I kept explaining to everyone, friends, doctors… that it was a boredom thing. Yes, I suffer from congenital ennui. (I actually have an ennui cork jar. The other one says “snide remarks.” They were gifts.) It was boredom and an oral fixation and a patch or inhaler weren’t going to help me unless I could hold it between my fingers and puff on it. I thought of those candy cigarettes when we were kids, but I will bet they don’t make those anymore. The only thing that stopped me from trying e-cigarettes when they first came out was that they were promoted by Lindsey Lohan’s icky father. So I was dubious for a while, but they actually helped me cut down. And I got the nicotine-free kind. Not perfect, but a darned good substitute that I think others should use to cut down on smoking, not to continue smoking.

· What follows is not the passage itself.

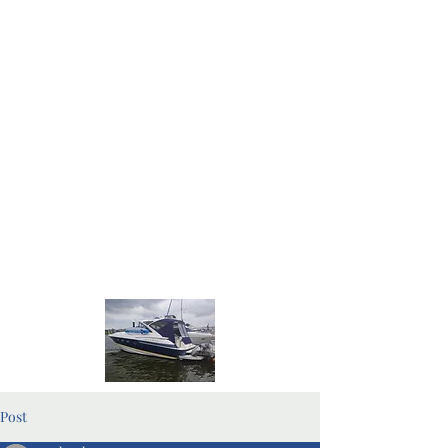
Home Page
Blog Pages
Post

Even with this thing going on with my feet, I wasn’t tempted to stop completely. But the gross anti-smoking commercials, particularly the lady with multiple amputations, started having an effect on me, and when I lost the feeling in my left pinky, I cut out a whole pack a week. And then another. And when I got used to two packs, I decided not to buy cigarettes anymore. If they didn’t come home with me, I couldn’t smoke them. And that was two years ago today. I’ve had less than a handful of cigarettes since June 3, 2012, never at home, and the last one was many months ago as the urge to join someone in a smoke dwindles to practically nothing. Sometime, I’ll tell you about my fondness for Jack. We broke up a long time ago, but we still hang out once in a while.

In honor of my anniversary, I exercised tonight to The Waitresses of the Ram 20 out of respect for lead singer, the late Patty Donohue. She sings the song “Quit” and protests when her backup Waitresses yell quit at her, admitting and denying she has a problem. As I had previously mentioned when we covered their debut album just this April, Donohue died at 40 of lung cancer. She was known to be a heavy smoker. I don’t think she ever would have been considered great in the entertainment field, but I’ll bet we would have heard a thing or two more from her if she had stuck around.

Anyway, The Waitresses will always make me think of Vicki. And that’s a good thing, too.